:: ENTRIES SUPPLIED

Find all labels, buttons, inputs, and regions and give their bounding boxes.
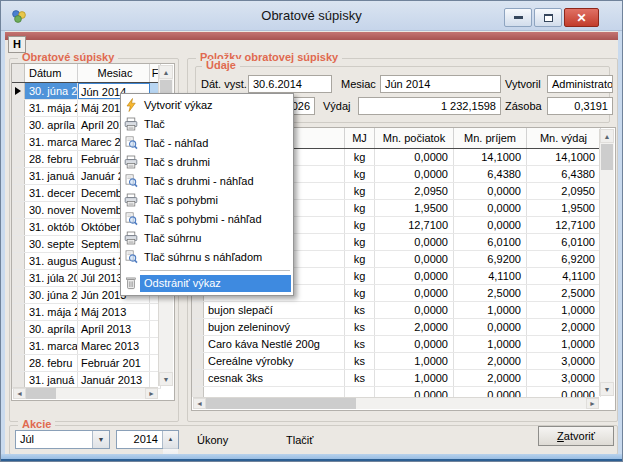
menu-item-tlac-suhrnu[interactable]: Tlač súhrnu [121, 229, 293, 248]
cell-mn-pociatok: 0,0000 [375, 387, 454, 397]
menu-item-tlac-s-pohybmi-nahlad[interactable]: Tlač s pohybmi - náhľad [121, 210, 293, 229]
cell-mesiac: Máj 2013 [78, 304, 150, 320]
column-header-mn-prijem[interactable]: Mn. príjem [454, 128, 527, 148]
row-marker [12, 287, 25, 303]
vytvoril-field[interactable]: Administrator [547, 75, 613, 93]
printer-icon [124, 117, 140, 132]
menu-item-tlac-s-druhmi-nahlad[interactable]: Tlač s druhmi - náhľad [121, 172, 293, 191]
scroll-up-icon[interactable]: ▲ [159, 65, 173, 79]
scroll-down-icon[interactable]: ▼ [600, 382, 614, 396]
menu-item-vytvorit-vykaz[interactable]: Vytvoriť výkaz [121, 96, 293, 115]
menu-item-tlac[interactable]: Tlač [121, 115, 293, 134]
table-row[interactable]: 0,00000,00000,0000 [192, 387, 601, 397]
vydaj-label: Výdaj [323, 100, 351, 112]
menu-separator [140, 270, 290, 271]
dat-vyst-field[interactable]: 30.6.2014 [248, 75, 332, 93]
context-menu: Vytvoriť výkazTlačTlač - náhľadTlač s dr… [120, 93, 294, 296]
h-tab[interactable]: H [8, 36, 26, 53]
cell-mn-prijem: 0,0000 [454, 200, 527, 216]
cell-datum: 31. mája 2 [25, 100, 78, 116]
cell-mn-vydaj: 6,0100 [527, 234, 601, 250]
menu-item-label: Tlač s pohybmi [140, 192, 291, 209]
cell-mn-prijem: 2,0000 [454, 353, 527, 369]
maximize-button[interactable] [534, 8, 562, 27]
chevron-down-icon[interactable]: ▼ [92, 431, 109, 448]
scroll-right-icon[interactable]: ► [586, 398, 599, 409]
menu-item-tlac-s-druhmi[interactable]: Tlač s druhmi [121, 153, 293, 172]
cell-datum: 31. augus [25, 253, 78, 269]
months-table-hscrollbar[interactable]: ◄ ► [13, 387, 158, 399]
column-header-mj[interactable]: MJ [345, 128, 375, 148]
cell-mn-prijem: 2,5000 [454, 285, 527, 301]
cell-mj: ks [345, 353, 375, 369]
cell-mn-pociatok: 0,0000 [375, 268, 454, 284]
items-table-vscrollbar[interactable]: ▲ ▼ [599, 129, 614, 396]
table-row[interactable]: bujon slepačíks0,00001,00001,0000 [192, 302, 601, 319]
column-header-datum[interactable]: Dátum [25, 64, 78, 82]
hscroll-track[interactable] [356, 398, 586, 409]
column-header-mn-pociatok[interactable]: Mn. počiatok [375, 128, 454, 148]
cell-mn-pociatok: 0,0000 [375, 166, 454, 182]
table-row[interactable]: cesnak 3ksks1,00002,00003,0000 [192, 370, 601, 387]
cell-mn-pociatok: 0,0000 [375, 302, 454, 318]
minimize-button[interactable] [504, 8, 532, 27]
printer-icon [124, 193, 140, 208]
row-marker [12, 355, 25, 371]
table-row[interactable]: 30. aprílaApríl 2013 [12, 321, 161, 338]
close-button[interactable]: ✕ [564, 8, 599, 27]
table-row[interactable]: 31. mája 2Máj 2013 [12, 304, 161, 321]
zatvorit-button[interactable]: Zatvoriť [538, 426, 614, 446]
cell-mn-vydaj: 4,1100 [527, 268, 601, 284]
accent-bar [5, 32, 618, 40]
scroll-right-icon[interactable]: ► [145, 388, 158, 399]
menu-item-label: Tlač súhrnu s náhľadom [140, 249, 291, 266]
vscroll-thumb[interactable] [601, 144, 613, 170]
hscroll-thumb[interactable] [26, 388, 56, 399]
cell-datum: 30. nover [25, 202, 78, 218]
cell-mn-prijem: 0,0000 [454, 217, 527, 233]
dat-vyst-label: Dát. vyst. [201, 78, 247, 90]
cell-mn-vydaj: 6,9200 [527, 251, 601, 267]
zasoba-field[interactable]: 0,3191 [547, 97, 613, 115]
cell-mn-prijem: 14,1000 [454, 149, 527, 165]
hscroll-track[interactable] [56, 388, 145, 399]
cell-mn-prijem: 0,0000 [454, 387, 527, 397]
items-table-hscrollbar[interactable]: ◄ ► [193, 397, 599, 409]
printer-icon [124, 155, 140, 170]
table-row[interactable]: Cereálne výrobkyks1,00002,00003,0000 [192, 353, 601, 370]
column-header-mn-vydaj[interactable]: Mn. výdaj [527, 128, 601, 148]
print-preview-icon [124, 212, 140, 227]
table-row[interactable]: Caro káva Nestlé 200gks0,00001,00001,000… [192, 336, 601, 353]
scroll-down-icon[interactable]: ▼ [159, 372, 173, 386]
cell-mn-prijem: 6,4380 [454, 166, 527, 182]
cell-datum: 31. októb [25, 219, 78, 235]
hscroll-thumb[interactable] [206, 398, 356, 409]
cell-nazov: Cereálne výrobky [204, 353, 345, 369]
titlebar[interactable]: Obratové súpisky ✕ [1, 1, 622, 31]
cell-datum: 28. febru [25, 355, 78, 371]
table-row[interactable]: bujon zeleninovýks2,00000,00002,0000 [192, 319, 601, 336]
minimize-icon [514, 16, 523, 19]
table-row[interactable]: 28. februFebruár 201 [12, 355, 161, 372]
cell-mn-pociatok: 0,0000 [375, 336, 454, 352]
spin-up-icon[interactable]: ▲ [163, 431, 178, 449]
menu-item-tlac-suhrnu-s-nahladom[interactable]: Tlač súhrnu s náhľadom [121, 248, 293, 267]
scroll-up-icon[interactable]: ▲ [600, 129, 614, 143]
column-header-mesiac[interactable]: Mesiac [78, 64, 150, 82]
menu-item-tlac-nahlad[interactable]: Tlač - náhľad [121, 134, 293, 153]
menu-item-odstranit-vykaz[interactable]: Odstrániť výkaz [121, 274, 293, 293]
left-group-title: Obratové súpisky [18, 51, 118, 63]
month-combobox[interactable]: Júl ▼ [15, 430, 110, 449]
vydaj-field[interactable]: 1 232,1598 [358, 97, 501, 115]
cell-datum: 31. mája 2 [25, 304, 78, 320]
cell-mn-vydaj: 14,1000 [527, 149, 601, 165]
table-row[interactable]: 31. marcaMarec 2013 [12, 338, 161, 355]
year-stepper[interactable]: 2014 ▲ ▼ [116, 430, 179, 449]
cell-mj [345, 387, 375, 397]
scroll-left-icon[interactable]: ◄ [13, 388, 26, 399]
cell-mn-pociatok: 0,0000 [375, 234, 454, 250]
cell-mn-pociatok: 0,0000 [375, 285, 454, 301]
menu-item-tlac-s-pohybmi[interactable]: Tlač s pohybmi [121, 191, 293, 210]
scroll-left-icon[interactable]: ◄ [193, 398, 206, 409]
mesiac-field[interactable]: Jún 2014 [380, 75, 501, 93]
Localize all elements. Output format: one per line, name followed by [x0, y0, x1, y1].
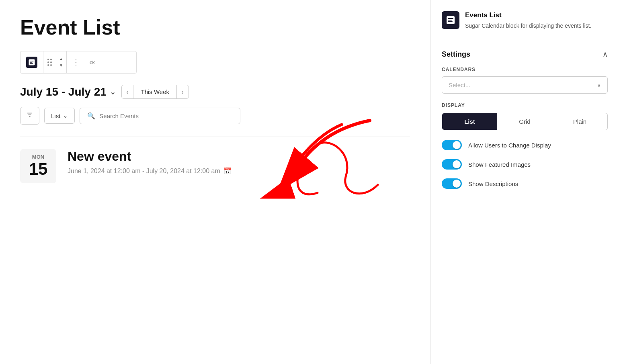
filter-row: List ⌄ 🔍 [20, 107, 410, 125]
calendars-placeholder: Select... [449, 82, 470, 88]
toggle-allow-change-display-switch[interactable] [442, 140, 462, 150]
toggle-show-descriptions: Show Descriptions [442, 178, 608, 189]
toggle-show-featured-images: Show Featured Images [442, 159, 608, 170]
view-select[interactable]: List ⌄ [44, 108, 75, 124]
move-down-button[interactable]: ▼ [57, 63, 65, 68]
move-up-button[interactable]: ▲ [57, 56, 65, 62]
event-info: New event June 1, 2024 at 12:00 am - Jul… [68, 149, 232, 175]
view-label: List [51, 112, 60, 119]
toggle-allow-change-display-label: Allow Users to Change Display [468, 142, 551, 149]
search-box[interactable]: 🔍 [80, 108, 240, 124]
view-chevron-icon: ⌄ [63, 112, 68, 119]
sugar-calendar-icon [26, 57, 37, 68]
event-day-name: MON [28, 154, 48, 160]
page-title: Event List [20, 16, 410, 39]
next-week-button[interactable]: › [177, 86, 189, 98]
svg-rect-5 [30, 63, 33, 64]
display-option-plain[interactable]: Plain [552, 113, 607, 130]
svg-rect-12 [448, 21, 453, 22]
search-icon: 🔍 [87, 112, 95, 120]
settings-collapse-button[interactable]: ∧ [603, 50, 608, 59]
drag-handle[interactable] [43, 59, 56, 66]
this-week-label: This Week [133, 85, 177, 98]
block-info-text: Events List Sugar Calendar block for dis… [465, 11, 591, 30]
settings-header: Settings ∧ [442, 50, 608, 59]
calendars-chevron-icon: ∨ [597, 82, 601, 88]
toggle-show-descriptions-label: Show Descriptions [468, 180, 518, 187]
toggle-show-featured-images-switch[interactable] [442, 159, 462, 170]
right-panel: Events List Sugar Calendar block for dis… [430, 0, 619, 364]
block-info-icon [442, 11, 459, 29]
display-option-grid[interactable]: Grid [497, 113, 552, 130]
search-input[interactable] [99, 112, 233, 119]
event-list-item: MON 15 New event June 1, 2024 at 12:00 a… [20, 149, 410, 183]
date-range-chevron-icon: ⌄ [110, 88, 116, 96]
svg-rect-10 [448, 18, 453, 19]
block-info-description: Sugar Calendar block for displaying the … [465, 22, 591, 30]
block-info-header: Events List Sugar Calendar block for dis… [430, 0, 619, 40]
block-icon-section [20, 51, 43, 73]
prev-week-button[interactable]: ‹ [122, 86, 133, 98]
event-title[interactable]: New event [68, 149, 232, 164]
filter-button[interactable] [20, 107, 39, 125]
settings-title: Settings [442, 50, 470, 59]
svg-rect-11 [448, 20, 452, 20]
toggle-allow-change-display: Allow Users to Change Display [442, 140, 608, 150]
calendars-select[interactable]: Select... ∨ [442, 76, 608, 94]
event-time-text: June 1, 2024 at 12:00 am - July 20, 2024… [68, 168, 220, 175]
section-divider [20, 137, 410, 137]
event-time: June 1, 2024 at 12:00 am - July 20, 2024… [68, 167, 232, 175]
date-navigation: July 15 - July 21 ⌄ ‹ This Week › [20, 85, 410, 99]
date-range[interactable]: July 15 - July 21 ⌄ [20, 86, 116, 98]
display-section-label: DISPLAY [442, 102, 608, 108]
settings-panel: Settings ∧ CALENDARS Select... ∨ DISPLAY… [430, 40, 619, 364]
block-move-arrows[interactable]: ▲ ▼ [56, 51, 67, 73]
svg-rect-3 [30, 61, 34, 61]
calendar-icon: 📅 [223, 167, 232, 175]
display-option-list[interactable]: List [442, 113, 497, 130]
block-options-menu[interactable]: ⋮ [67, 58, 86, 67]
svg-rect-4 [30, 62, 33, 63]
event-date-badge: MON 15 [20, 149, 56, 183]
calendars-section-label: CALENDARS [442, 67, 608, 72]
week-navigator: ‹ This Week › [121, 85, 189, 99]
toggle-show-featured-images-label: Show Featured Images [468, 161, 531, 168]
event-day-number: 15 [28, 160, 48, 178]
block-info-title: Events List [465, 11, 591, 19]
toggle-show-descriptions-switch[interactable] [442, 178, 462, 189]
block-toolbar: ▲ ▼ ⋮ ck [20, 51, 137, 74]
block-label: ck [86, 59, 99, 65]
display-toggle-group: List Grid Plain [442, 113, 608, 130]
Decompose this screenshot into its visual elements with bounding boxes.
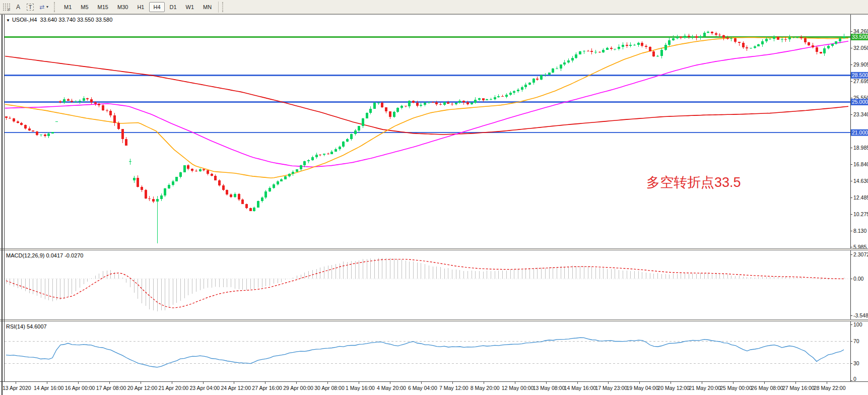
time-axis-label: 27 May 16:00 [782,385,815,391]
svg-text:2.3072: 2.3072 [853,251,868,257]
time-axis-tick [327,382,328,384]
svg-text:34.260: 34.260 [853,28,868,34]
time-axis-label: 20 Apr 12:00 [127,385,158,391]
font-tool-label: A [16,4,20,11]
time-axis-tick [203,382,204,384]
timeframe-buttons: M1M5M15M30H1H4D1W1MN [59,2,216,12]
time-axis-tick [296,382,297,384]
macd-label: MACD(12,26,9) 0.0417 -0.0270 [6,252,83,258]
chevron-down-icon[interactable]: ▼ [46,5,49,9]
timeframe-button-m30[interactable]: M30 [113,2,132,12]
chart-symbol-header[interactable]: ▼USOil-,H4 33.640 33.740 33.550 33.580 [6,17,112,23]
symbol-period-label: USOil-,H4 [12,17,37,23]
time-axis-tick [702,382,702,384]
chart-grid-icon[interactable]: F [1,2,12,13]
time-axis-label: 30 Apr 08:00 [314,385,345,391]
toolbar: F A T ⇄ ▼ M1M5M15M30H1H4D1W1MN [0,0,868,14]
time-axis-label: 21 Apr 20:00 [159,385,189,391]
time-axis[interactable]: 13 Apr 202014 Apr 16:0016 Apr 00:0017 Ap… [0,381,868,395]
svg-text:14.630: 14.630 [853,178,868,184]
time-axis-tick [234,382,234,384]
price-chart-panel[interactable]: 34.26032.05029.90527.69525.55023.34018.9… [0,15,868,248]
time-axis-tick [390,382,390,384]
time-axis-label: 27 Apr 16:00 [252,385,282,391]
rsi-label: RSI(14) 54.6007 [6,323,47,330]
time-axis-label: 23 Apr 04:00 [190,385,220,391]
time-axis-tick [47,382,47,384]
time-axis-tick [795,382,796,384]
timeframe-button-m1[interactable]: M1 [60,2,76,12]
time-axis-tick [452,382,453,384]
svg-text:29.905: 29.905 [853,61,868,68]
time-axis-label: 24 Apr 12:00 [221,385,251,391]
time-axis-tick [608,382,609,384]
time-axis-tick [78,382,79,384]
time-axis-tick [515,382,515,384]
svg-text:-3.5484: -3.5484 [853,312,868,318]
text-tool-button[interactable]: T [25,2,36,13]
time-axis-tick [16,382,16,384]
time-axis-label: 25 May 00:00 [720,385,752,391]
time-axis-tick [141,382,141,384]
time-axis-label: 19 May 04:00 [626,385,658,391]
time-axis-label: 1 May 16:00 [346,385,375,391]
svg-text:100: 100 [853,321,862,327]
timeframe-button-m15[interactable]: M15 [94,2,112,12]
svg-text:27.695: 27.695 [853,78,868,84]
timeframe-button-h1[interactable]: H1 [133,2,148,12]
svg-text:70: 70 [853,338,859,344]
toolbar-top-border [0,14,868,15]
rsi-indicator-panel[interactable]: 10070300 RSI(14) 54.6007 [0,321,868,381]
time-axis-label: 8 May 20:00 [471,385,500,391]
time-axis-label: 12 May 00:00 [502,385,534,391]
toolbar-separator [218,2,219,13]
time-axis-label: 20 May 12:00 [657,385,690,391]
time-axis-tick [671,382,671,384]
time-axis-tick [827,382,827,384]
time-axis-label: 17 Apr 08:00 [96,385,126,391]
svg-text:8.130: 8.130 [853,228,866,234]
time-axis-label: 17 May 23:00 [595,385,627,391]
svg-text:25.000: 25.000 [852,99,868,105]
svg-text:12.485: 12.485 [853,194,868,201]
ohlc-values: 33.640 33.740 33.550 33.580 [40,17,113,23]
time-axis-label: 7 May 12:00 [439,385,469,391]
timeframe-button-m5[interactable]: M5 [77,2,92,12]
svg-text:10.275: 10.275 [853,211,868,217]
window-left-border [2,15,3,395]
time-axis-label: 14 Apr 16:00 [34,385,64,391]
timeframe-button-d1[interactable]: D1 [166,2,181,12]
time-axis-label: 28 May 22:00 [814,385,846,391]
svg-text:33.500: 33.500 [852,34,868,40]
arrange-icon[interactable]: ⇄ ▼ [37,2,52,13]
time-axis-tick [546,382,547,384]
time-axis-tick [265,382,265,384]
time-axis-label: 4 May 20:00 [377,385,406,391]
time-axis-label: 13 May 08:00 [533,385,565,391]
chevron-down-icon[interactable]: ▼ [6,18,10,23]
text-tool-label: T [27,4,34,11]
toolbar-grip[interactable] [54,2,57,12]
svg-text:28.500: 28.500 [852,72,868,78]
svg-text:0: 0 [853,376,856,381]
timeframe-button-mn[interactable]: MN [199,2,216,12]
svg-text:18.985: 18.985 [853,145,868,151]
svg-text:23.340: 23.340 [853,111,868,117]
svg-text:21.000: 21.000 [852,129,868,136]
time-axis-tick [359,382,359,384]
toolbar-grip-2[interactable] [222,2,226,12]
time-axis-tick [421,382,422,384]
font-tool-button[interactable]: A [13,2,24,13]
svg-text:16.840: 16.840 [853,161,868,167]
svg-text:32.050: 32.050 [853,45,868,51]
plot-left-border [4,15,5,381]
time-axis-label: 21 May 20:00 [689,385,721,391]
timeframe-button-w1[interactable]: W1 [182,2,198,12]
time-axis-tick [172,382,172,384]
timeframe-button-h4[interactable]: H4 [149,2,164,12]
time-axis-tick [764,382,765,384]
svg-text:0.00: 0.00 [853,276,864,282]
arrange-glyph: ⇄ [40,4,45,11]
svg-text:30: 30 [853,360,859,366]
macd-indicator-panel[interactable]: 2.30720.00-3.5484 MACD(12,26,9) 0.0417 -… [0,250,868,319]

::::

**TASK INSTRUCTIONS:** Considering the records line by line, how many lines hold the string "move"? Say only the number.

**RESULT FOR THIS EXERCISE:** 3